What is being asked:
What lines in the entries below contain the word "الأثاث"? Copy all of them.

Provided material:
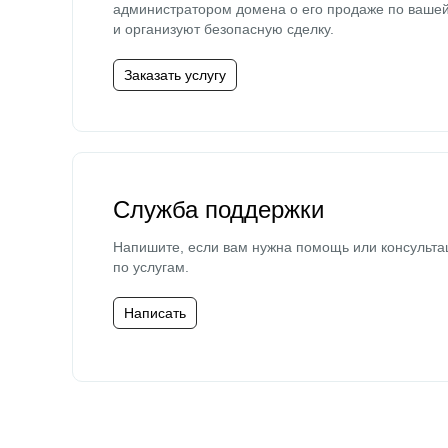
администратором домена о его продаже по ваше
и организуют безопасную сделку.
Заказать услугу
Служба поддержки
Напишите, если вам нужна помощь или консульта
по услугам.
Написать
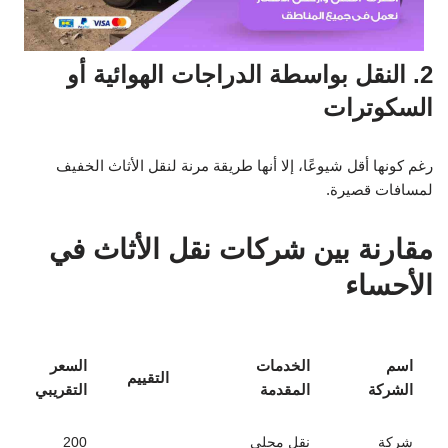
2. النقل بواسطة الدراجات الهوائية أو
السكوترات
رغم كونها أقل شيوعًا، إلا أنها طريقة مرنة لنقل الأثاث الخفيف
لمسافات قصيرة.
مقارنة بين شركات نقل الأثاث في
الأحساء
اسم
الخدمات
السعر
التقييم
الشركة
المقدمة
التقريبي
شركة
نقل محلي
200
---
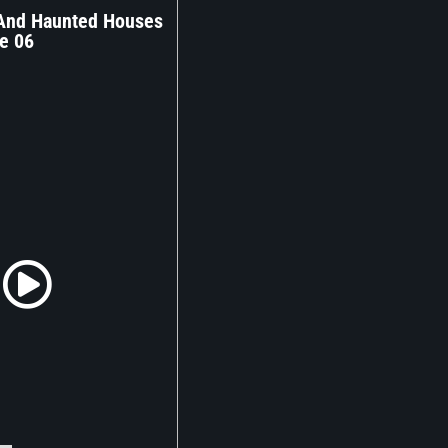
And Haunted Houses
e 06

Answer section:
رغم كونها أقل شيوعًا، إلا أنها طريقة مرنة لنقل الأثاث الخفيف
مقارنة بين شركات نقل الأثاث في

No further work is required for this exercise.